::: EXCERPTED RECORDS :::
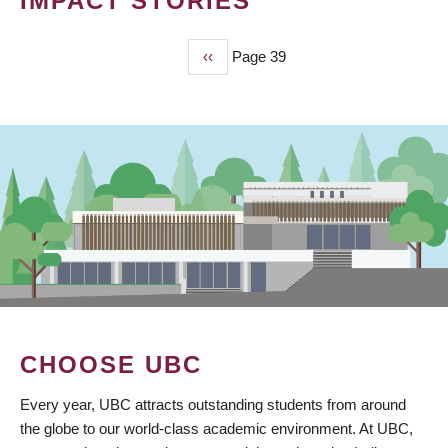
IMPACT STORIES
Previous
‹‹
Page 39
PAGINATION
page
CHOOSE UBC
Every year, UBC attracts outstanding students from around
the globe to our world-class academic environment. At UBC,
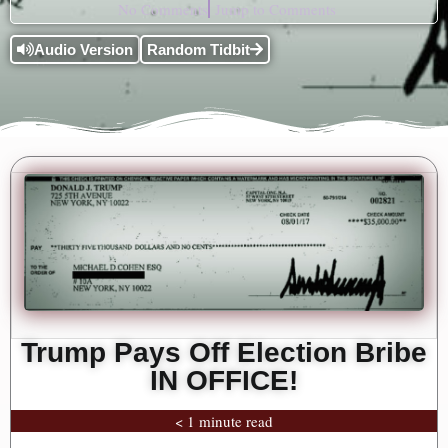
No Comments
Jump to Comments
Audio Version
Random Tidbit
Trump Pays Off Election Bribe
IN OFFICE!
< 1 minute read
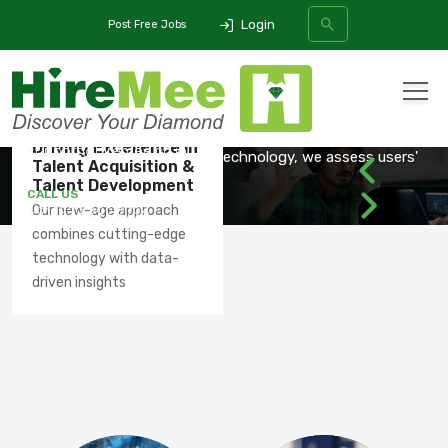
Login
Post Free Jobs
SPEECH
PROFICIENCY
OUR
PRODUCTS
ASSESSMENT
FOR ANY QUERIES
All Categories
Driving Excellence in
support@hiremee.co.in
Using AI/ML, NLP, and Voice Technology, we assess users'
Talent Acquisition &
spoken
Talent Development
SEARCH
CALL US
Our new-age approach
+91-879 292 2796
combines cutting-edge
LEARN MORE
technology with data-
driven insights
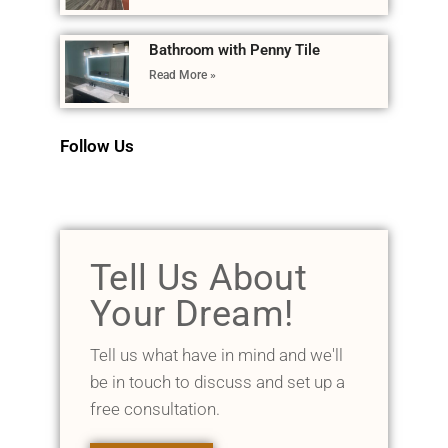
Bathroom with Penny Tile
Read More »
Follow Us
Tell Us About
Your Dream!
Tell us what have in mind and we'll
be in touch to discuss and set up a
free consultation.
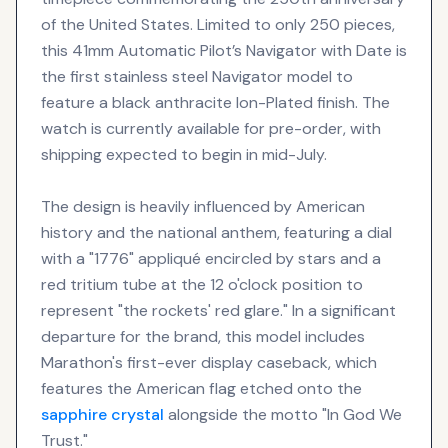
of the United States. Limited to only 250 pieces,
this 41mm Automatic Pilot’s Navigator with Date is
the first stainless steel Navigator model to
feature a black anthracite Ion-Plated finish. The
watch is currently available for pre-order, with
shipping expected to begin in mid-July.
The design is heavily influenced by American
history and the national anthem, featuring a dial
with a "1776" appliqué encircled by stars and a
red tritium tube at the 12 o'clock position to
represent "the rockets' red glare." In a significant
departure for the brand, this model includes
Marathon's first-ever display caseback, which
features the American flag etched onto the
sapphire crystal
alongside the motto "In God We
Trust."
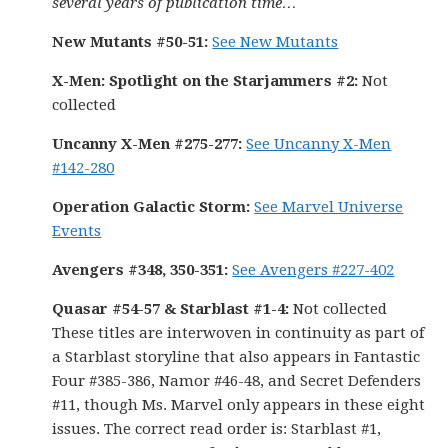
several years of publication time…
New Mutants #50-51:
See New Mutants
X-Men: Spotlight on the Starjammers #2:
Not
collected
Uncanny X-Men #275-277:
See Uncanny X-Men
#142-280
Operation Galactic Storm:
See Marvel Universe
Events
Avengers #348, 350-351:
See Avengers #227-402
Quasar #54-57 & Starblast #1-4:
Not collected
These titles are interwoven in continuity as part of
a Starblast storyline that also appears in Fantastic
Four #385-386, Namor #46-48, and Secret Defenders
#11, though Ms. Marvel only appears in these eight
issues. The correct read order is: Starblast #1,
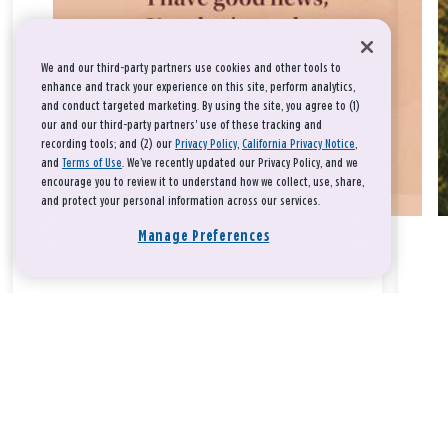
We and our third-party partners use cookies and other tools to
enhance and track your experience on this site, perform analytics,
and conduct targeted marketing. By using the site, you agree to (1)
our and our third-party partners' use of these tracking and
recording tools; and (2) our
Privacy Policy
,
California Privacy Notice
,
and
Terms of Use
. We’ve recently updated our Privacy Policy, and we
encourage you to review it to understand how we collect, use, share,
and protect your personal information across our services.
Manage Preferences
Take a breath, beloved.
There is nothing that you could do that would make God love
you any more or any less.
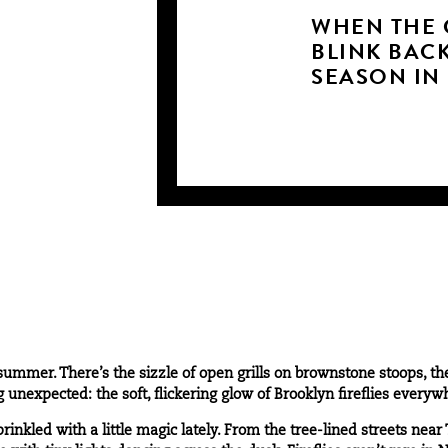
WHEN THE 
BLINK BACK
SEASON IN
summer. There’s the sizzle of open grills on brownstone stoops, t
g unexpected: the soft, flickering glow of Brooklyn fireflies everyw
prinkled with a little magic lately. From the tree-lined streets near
:::
What are the lines above from the one with "These titles are" to the one with "summer. There’s the", both included? Reproduce them exactly, without pictures.

These titles are interwoven in continuity as part of
a Starblast storyline that also appears in Fantastic
Four #385-386, Namor #46-48, and Secret Defenders
#11, though Ms. Marvel only appears in these eight
issues. The correct read order is: Starblast #1,
We and our third-party partners use cookies and other tools to
enhance and track your experience on this site, perform analytics,
and conduct targeted marketing. By using the site, you agree to (1)
our and our third-party partners' use of these tracking and
recording tools; and (2) our
Privacy Policy
,
California Privacy Notice
,
and
Terms of Use
. We’ve recently updated our Privacy Policy, and we
encourage you to review it to understand how we collect, use, share,
and protect your personal information across our services.
Manage Preferences
Take a breath, beloved.
There is nothing that you could do that would make God love
you any more or any less.
WHEN THE 
BLINK BACK
SEASON IN
summer. There’s the sizzle of open grills on brownstone stoops, t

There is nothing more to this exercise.